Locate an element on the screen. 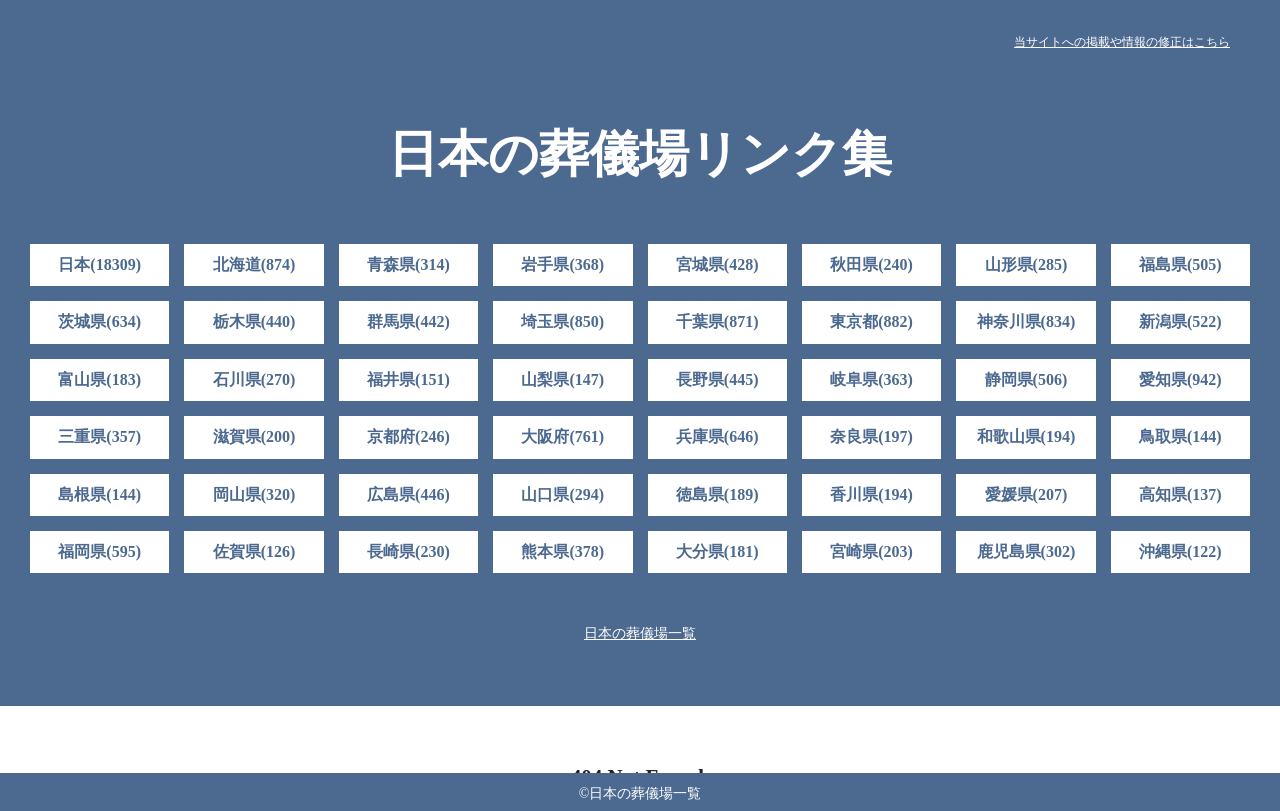  香川県(194) is located at coordinates (871, 494).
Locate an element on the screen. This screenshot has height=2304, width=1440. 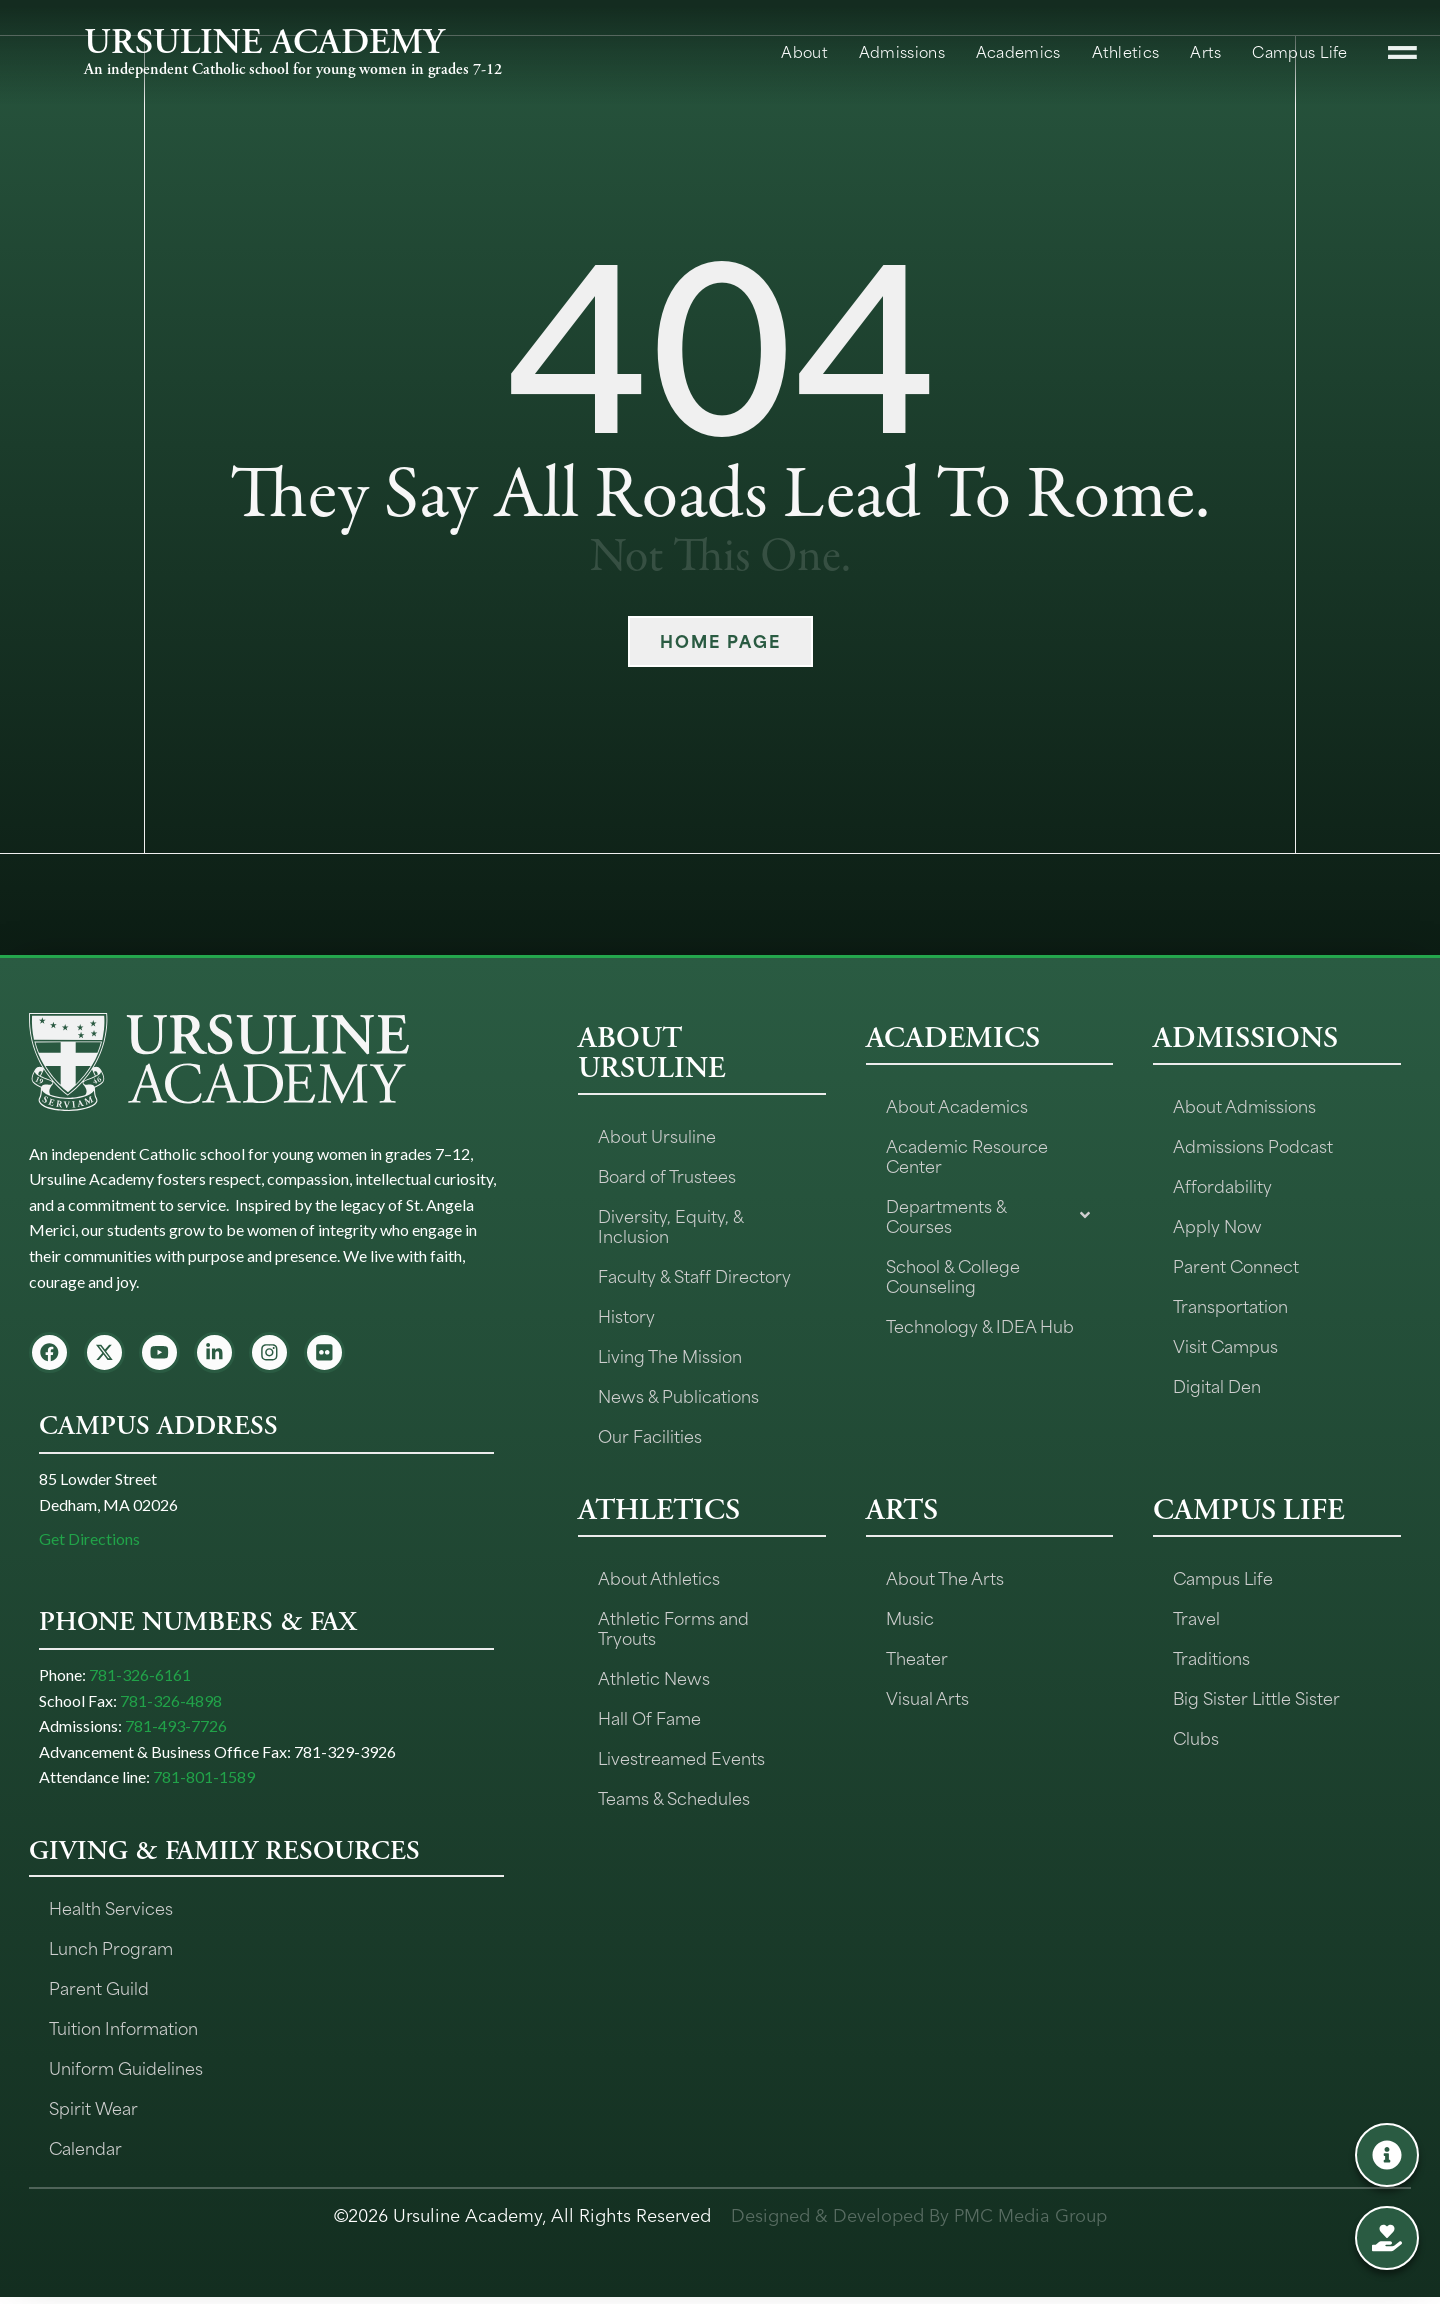
Get Directions is located at coordinates (89, 1545).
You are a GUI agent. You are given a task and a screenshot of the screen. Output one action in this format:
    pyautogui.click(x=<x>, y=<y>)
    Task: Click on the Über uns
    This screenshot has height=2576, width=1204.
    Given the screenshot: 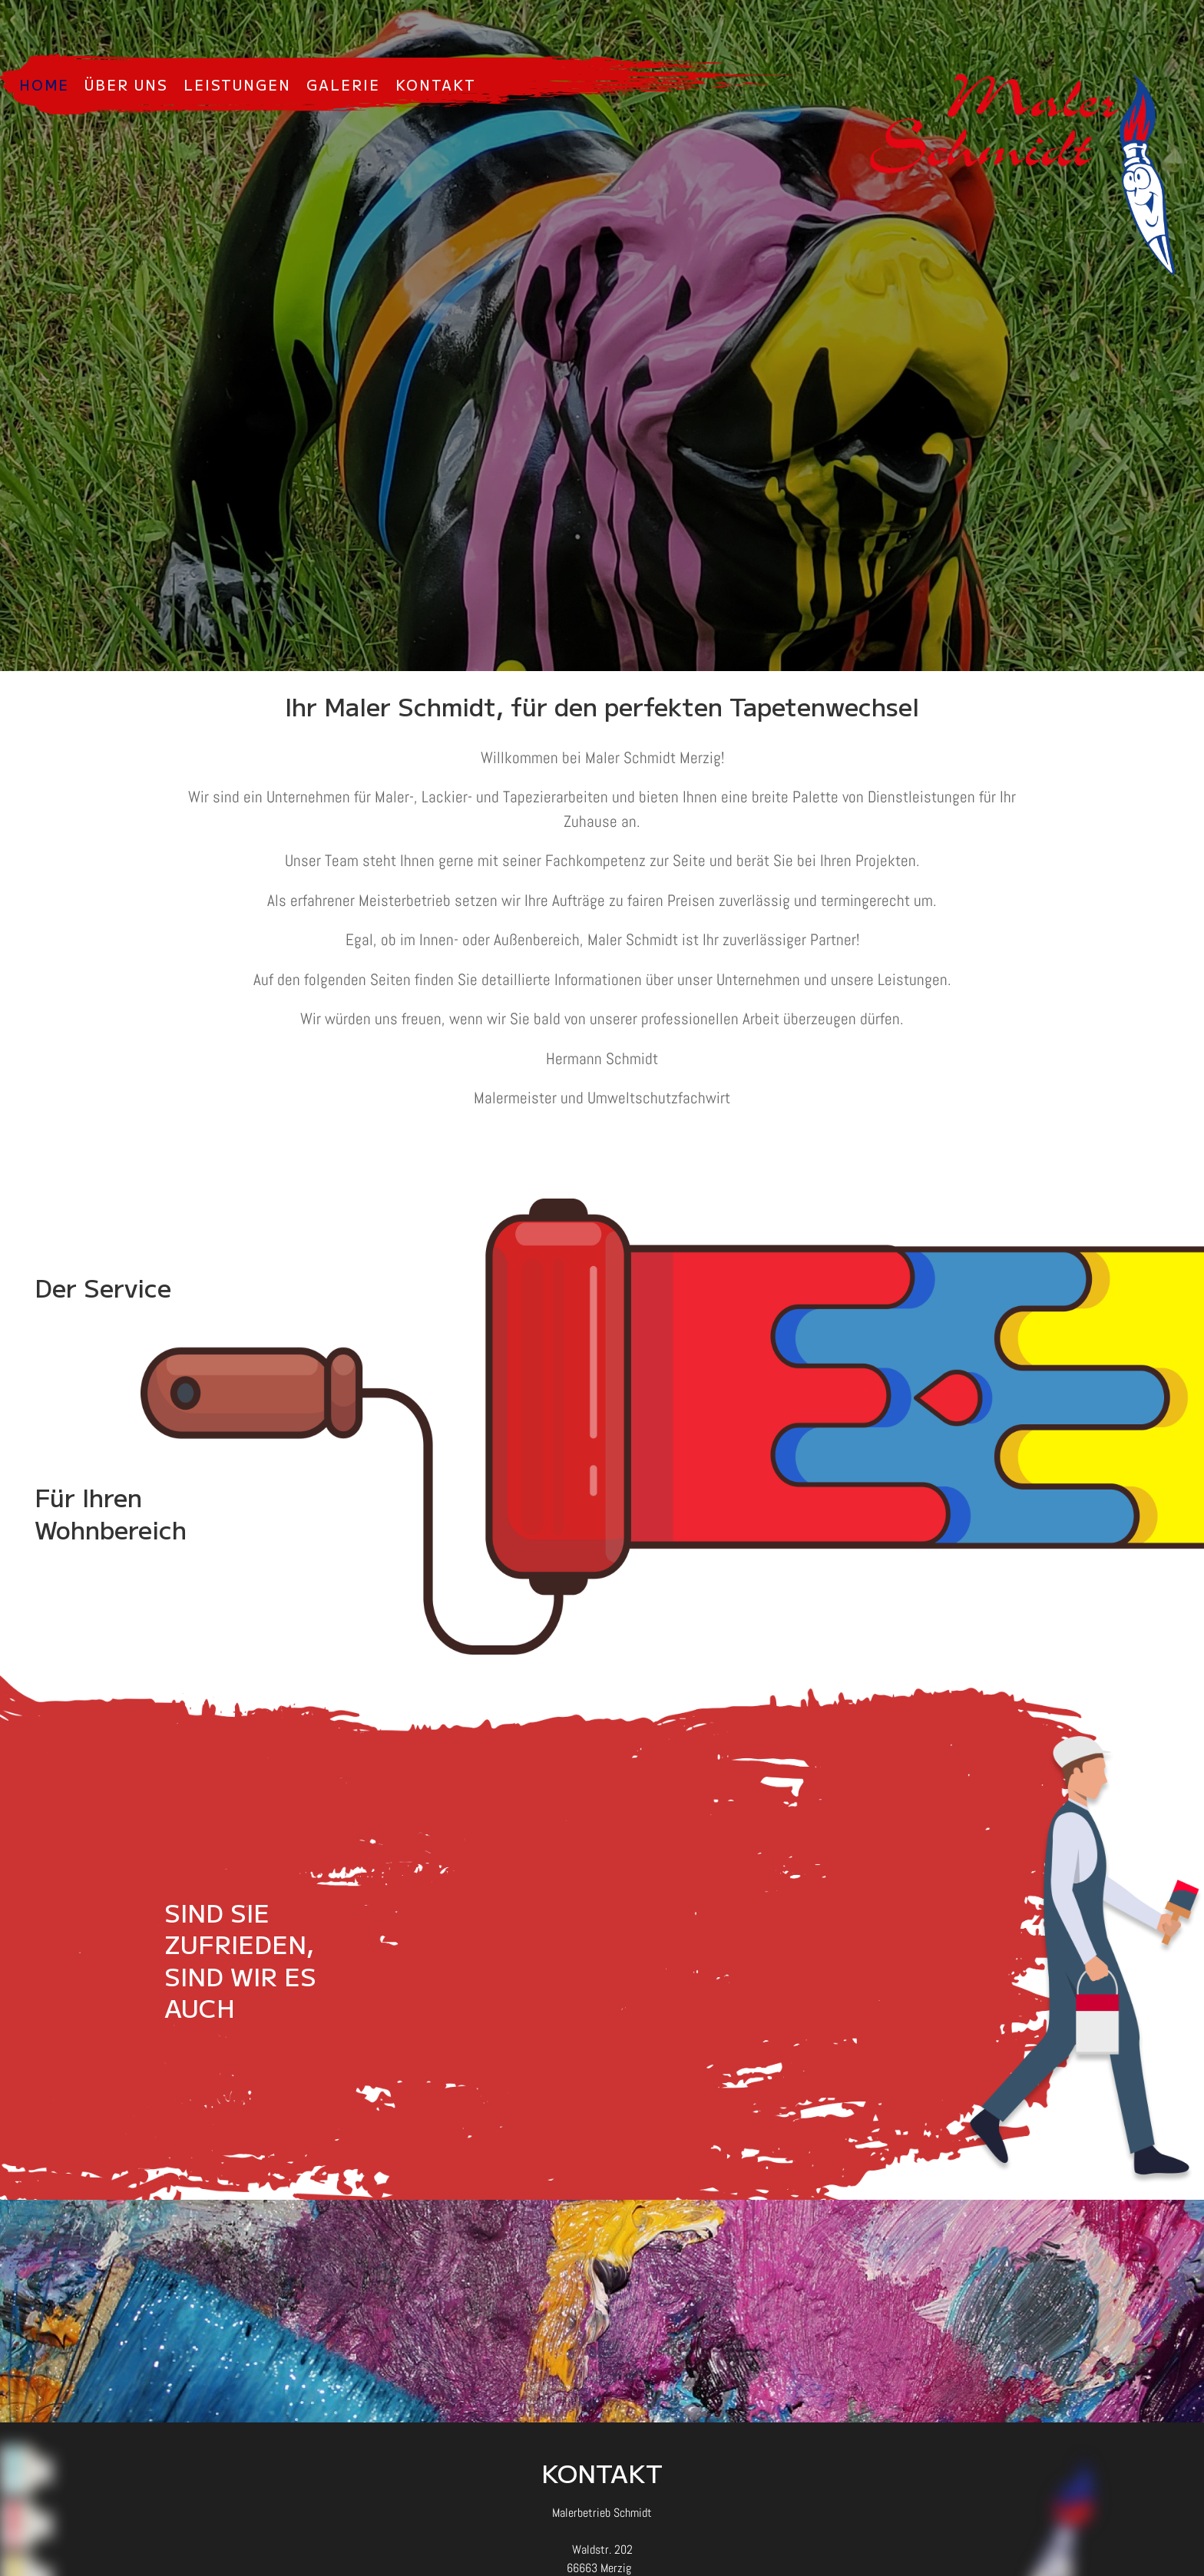 What is the action you would take?
    pyautogui.click(x=126, y=84)
    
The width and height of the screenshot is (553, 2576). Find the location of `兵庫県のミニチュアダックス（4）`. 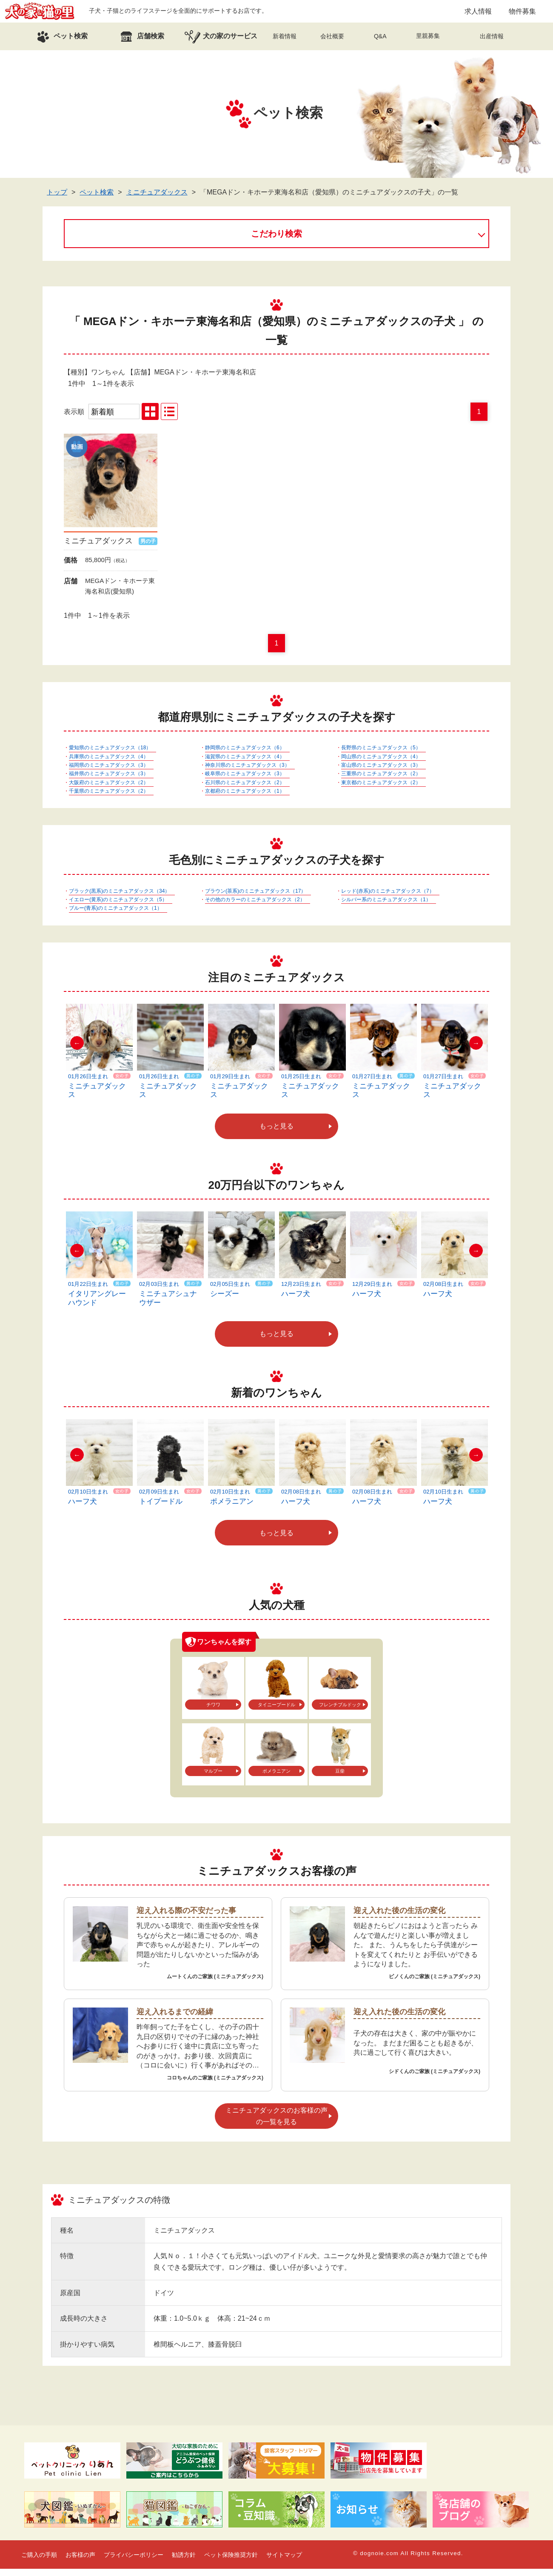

Task statement.
Pictures do not belong in the answer. Return the lines above starting at the one with "Locate an element on the screen. This" and ending at the one with "You are a GUI", both kept, exactly.

Answer section.
Locate an element on the screen. This screenshot has height=2304, width=1440. 
Get Directions is located at coordinates (89, 1545).
You are a GUI agent. You are given a task and a screenshot of the screen. Output one action in this format:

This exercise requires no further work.